▶ [Exercise prompt] Across the entries below, how many lines include "Lisandro"? Give the number and nothing else.
= Beginning of Section =
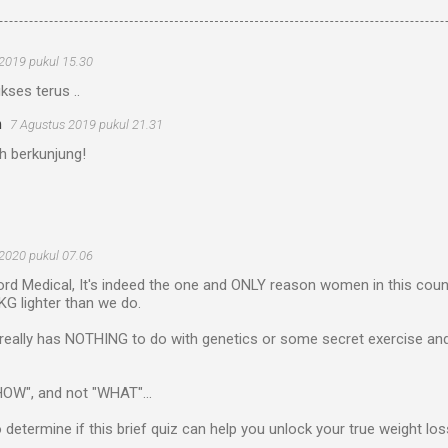
2019 pukul 15.30
kses terus ..
m
7 Agustus 2019 pukul 21.31
h berkunjung!
 2020 pukul 07.06
rd Medical, It's indeed the one and ONLY reason women in this count
G lighter than we do.
t really has NOTHING to do with genetics or some secret exercise a
HOW", and not "WHAT"...
 determine if this brief quiz can help you unlock your true weight loss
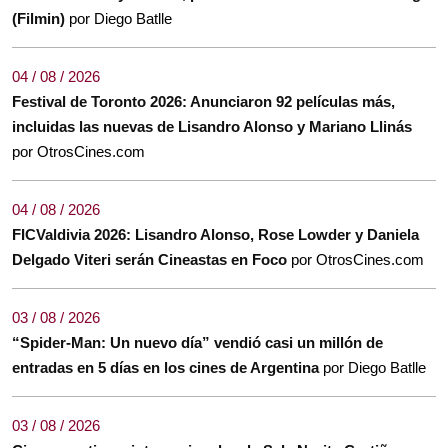
(Filmin)
por Diego Batlle
04 / 08 / 2026
Festival de Toronto 2026: Anunciaron 92 películas más,
incluidas las nuevas de Lisandro Alonso y Mariano Llinás
por OtrosCines.com
04 / 08 / 2026
FICValdivia 2026: Lisandro Alonso, Rose Lowder y Daniela
Delgado Viteri serán Cineastas en Foco
por OtrosCines.com
03 / 08 / 2026
“Spider-Man: Un nuevo día” vendió casi un millón de
entradas en 5 días en los cines de Argentina
por Diego Batlle
03 / 08 / 2026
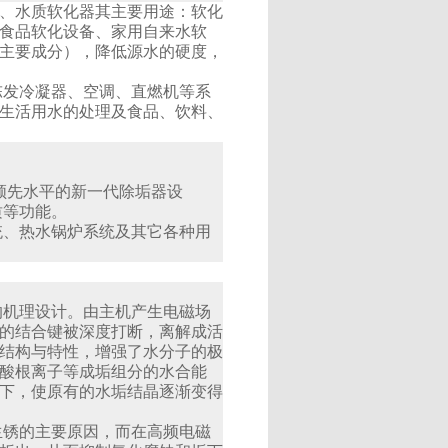
、水质软化器其主要用途：软化
食品软化设备、家用自来水软
主要成分），降低源水的硬度，
发冷凝器、空调、直燃机等系
生活用水的处理及食品、饮料、
先水平的新一代除垢器设
质等功能。
统、热水锅炉系统及其它各种用
的机理设计。由主机产生电磁场
的结合键被深度打断，离解成活
结构与特性，增强了水分子的极
酸根离子等成垢组分的水合能
下，使原有的水垢结晶逐渐变得
生锈的主要原因，而在高频电磁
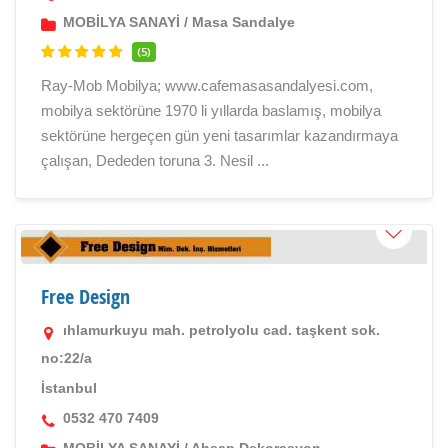
MOBİLYA SANAYİ
/
Masa Sandalye
(5)
Ray-Mob Mobilya; www.cafemasasandalyesi.com,
mobilya sektörüne 1970 li yıllarda baslamış, mobilya
sektörüne hergeçen gün yeni tasarımlar kazandırmaya
çalışan, Dededen toruna 3. Nesil ...
Free Design
ıhlamurkuyu mah. petrolyolu cad. taşkent sok.
no:22/a
İstanbul
0532 470 7409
= End of Section =
▶ [Answer space] 2